Bug #89420 Enforcing C++03 mode in non debug builds
Submitted: 25 Jan 16:31 Modified: 12 Mar 8:10
Reporter: Zsolt Parragi (OCA) Email Updates:
Status: Verified Impact on me:
None 
Category:MySQL Server: Compiling Severity:S3 (Non-critical)
Version:5.5, 5.6, 5.7 OS:Any
Assigned to: CPU Architecture:Any
Tags: Contribution

[25 Jan 16:31] Zsolt Parragi
Description:
5.7 contains the following in cmake/build_configurations/compiler_options.cmake:

    IF(GXX_VERSION VERSION_EQUAL 6.0 OR GXX_VERSION VERSION_GREATER 6.0)
      SET(COMMON_CXX_FLAGS             "${COMMON_CXX_FLAGS} -std=gnu++03")
    ENDIF()

For 5.5 and 5.7, I can't find anything similar.

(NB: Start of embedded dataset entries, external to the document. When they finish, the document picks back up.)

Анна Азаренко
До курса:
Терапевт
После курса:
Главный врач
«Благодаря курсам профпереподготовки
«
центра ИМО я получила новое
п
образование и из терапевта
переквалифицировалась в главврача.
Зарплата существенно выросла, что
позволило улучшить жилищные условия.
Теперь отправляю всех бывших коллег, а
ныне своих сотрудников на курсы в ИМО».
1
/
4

This basically means, that when using new gcc versions for debug and relwithdebinfo builds, MySQL is built in C++03 mode with gcc extensions. When using release builds, or when using different compilers (e.g. clang), it's built in the compiler's default mode (C++14 by default for newer compilers)

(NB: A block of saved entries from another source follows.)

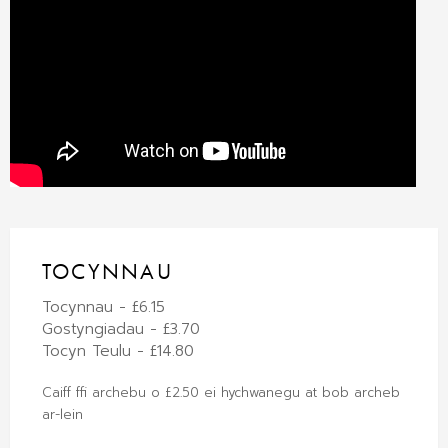
TOCYNNAU
Tocynnau - £6.15
Gostyngiadau - £3.70
Tocyn Teulu - £14.80
Caiff ffi archebu o £2.50 ei hychwanegu at bob archeb
ar-lein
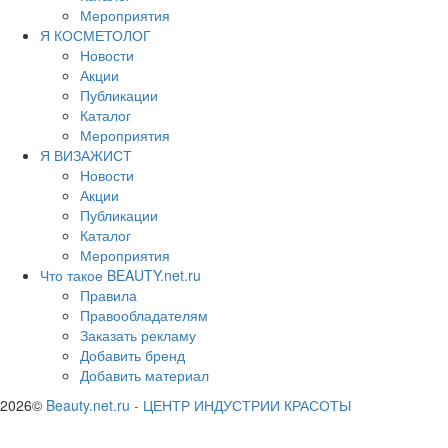
Мероприятия
Я КОСМЕТОЛОГ
Новости
Акции
Публикации
Каталог
Мероприятия
Я ВИЗАЖИСТ
Новости
Акции
Публикации
Каталог
Мероприятия
Что такое BEAUTY.net.ru
Правила
Правообладателям
Заказать рекламу
Добавить бренд
Добавить материал
2026©
Beauty.net.ru
-
ЦЕНТР ИНДУСТРИИ КРАСОТЫ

I think using different C++ standards for debug and release builds is problematic, as it could result in semantic differences. Especially since even the reldebinfo build is built with a different standard than the release build, which means that basically any debugging happens compiled with a different standard.

Instead of enforcing the standard only on linux using a manually specified flag, the standard CMake variable, CMAKE_CXX_STANDARD could be used for any compilers:

SET(CMAKE_CXX_STANDARD 98)

If MySQL really needs the gnu03 variant for some reason, it could be specified for linux builds:

SET(CMAKE_CXX98_EXTENSION_COMPILE_OPTION -std=gnu++03)

While this variable is only supported in CMake 3.1+, I think it is unlikely that somebody would use an older cmake with gcc 6 or newer.

How to repeat:
Compile mysql with a new gcc/clang version
[13 Feb 10:48] Zsolt Parragi
Use the same c++ standard mode on all linux builds

(*) I confirm the code being submitted is offered under the terms of the OCA, and that I am authorized to contribute it.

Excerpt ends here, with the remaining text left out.